━━━━━ Input records ━━━━━

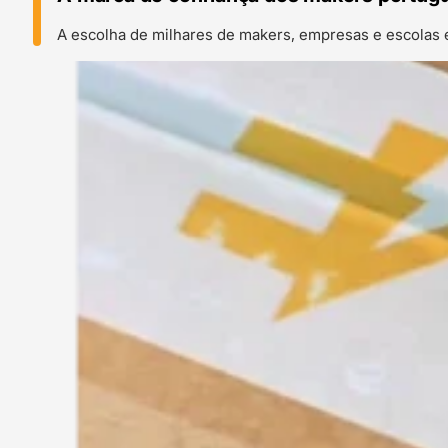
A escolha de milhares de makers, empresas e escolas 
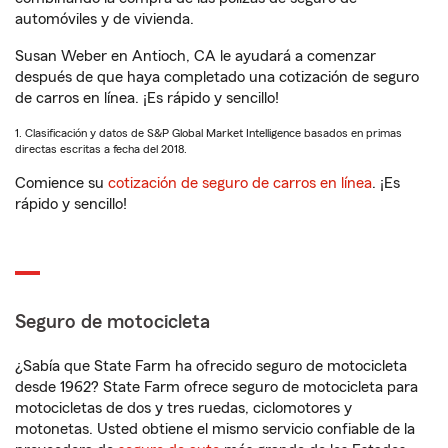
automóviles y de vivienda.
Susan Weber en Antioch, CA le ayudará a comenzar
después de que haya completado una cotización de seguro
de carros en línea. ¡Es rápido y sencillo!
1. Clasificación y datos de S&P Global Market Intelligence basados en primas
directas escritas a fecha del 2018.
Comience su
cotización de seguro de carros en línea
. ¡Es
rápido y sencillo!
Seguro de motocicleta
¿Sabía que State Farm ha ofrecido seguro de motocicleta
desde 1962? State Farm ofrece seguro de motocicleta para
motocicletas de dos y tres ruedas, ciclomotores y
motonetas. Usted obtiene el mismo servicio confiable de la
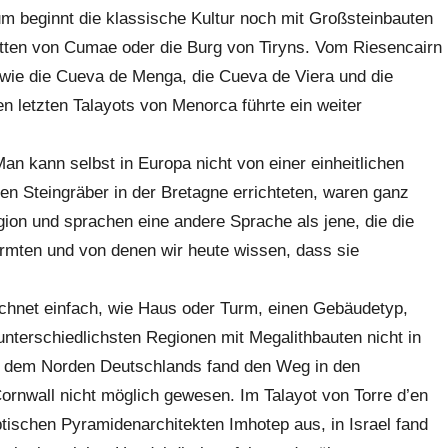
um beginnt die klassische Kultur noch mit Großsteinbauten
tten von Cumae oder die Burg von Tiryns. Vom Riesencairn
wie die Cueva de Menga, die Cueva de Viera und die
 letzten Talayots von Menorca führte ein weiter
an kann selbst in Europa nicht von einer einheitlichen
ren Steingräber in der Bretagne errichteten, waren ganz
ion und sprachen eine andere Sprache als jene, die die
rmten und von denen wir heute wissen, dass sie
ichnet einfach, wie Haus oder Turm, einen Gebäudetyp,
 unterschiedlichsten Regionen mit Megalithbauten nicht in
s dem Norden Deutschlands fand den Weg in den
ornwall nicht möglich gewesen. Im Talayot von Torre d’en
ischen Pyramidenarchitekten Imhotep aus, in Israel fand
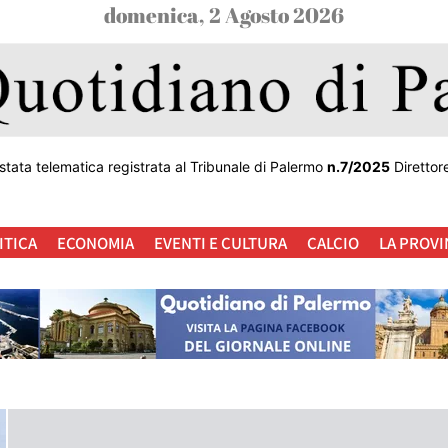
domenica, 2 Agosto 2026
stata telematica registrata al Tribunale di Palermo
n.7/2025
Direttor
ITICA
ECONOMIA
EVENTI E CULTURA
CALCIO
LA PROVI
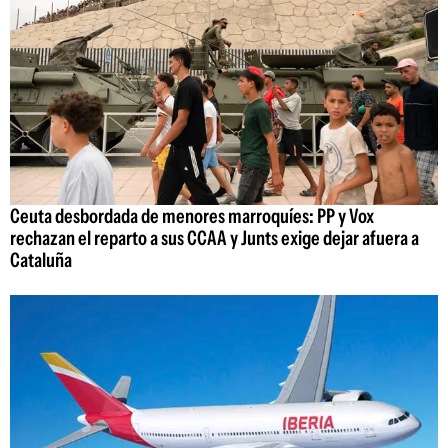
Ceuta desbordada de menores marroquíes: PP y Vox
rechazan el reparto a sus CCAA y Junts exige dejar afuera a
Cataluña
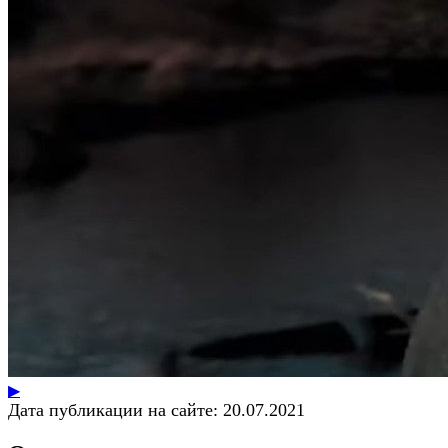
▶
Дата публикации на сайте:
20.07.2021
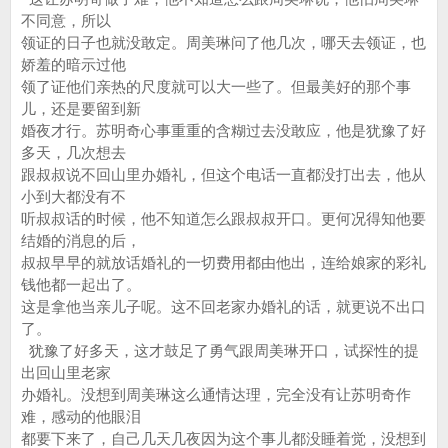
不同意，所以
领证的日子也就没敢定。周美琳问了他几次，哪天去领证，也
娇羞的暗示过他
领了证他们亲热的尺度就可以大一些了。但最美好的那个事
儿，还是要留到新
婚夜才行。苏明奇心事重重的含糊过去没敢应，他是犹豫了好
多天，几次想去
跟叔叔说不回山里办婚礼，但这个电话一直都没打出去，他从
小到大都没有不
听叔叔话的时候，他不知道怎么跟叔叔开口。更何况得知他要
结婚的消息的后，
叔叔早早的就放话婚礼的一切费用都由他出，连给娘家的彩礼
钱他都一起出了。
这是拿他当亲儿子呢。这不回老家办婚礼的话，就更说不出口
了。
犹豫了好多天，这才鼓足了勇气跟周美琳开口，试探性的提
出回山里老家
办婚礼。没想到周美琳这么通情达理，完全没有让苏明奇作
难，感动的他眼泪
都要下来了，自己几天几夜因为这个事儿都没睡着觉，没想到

━━━━━

Nothing but the lines from the start of the records above through the line with "letzten Talayots von" should be retyped, each exactly as written; leave out all pictures.

A escolha de milhares de makers, empresas e escolas 
automóviles y de vivienda.
Susan Weber en Antioch, CA le ayudará a comenzar
después de que haya completado una cotización de seguro
de carros en línea. ¡Es rápido y sencillo!
1. Clasificación y datos de S&P Global Market Intelligence basados en primas
directas escritas a fecha del 2018.
Comience su
cotización de seguro de carros en línea
. ¡Es
rápido y sencillo!
Seguro de motocicleta
¿Sabía que State Farm ha ofrecido seguro de motocicleta
desde 1962? State Farm ofrece seguro de motocicleta para
motocicletas de dos y tres ruedas, ciclomotores y
motonetas. Usted obtiene el mismo servicio confiable de la
um beginnt die klassische Kultur noch mit Großsteinbauten
tten von Cumae oder die Burg von Tiryns. Vom Riesencairn
wie die Cueva de Menga, die Cueva de Viera und die
 letzten Talayots von Menorca führte ein weiter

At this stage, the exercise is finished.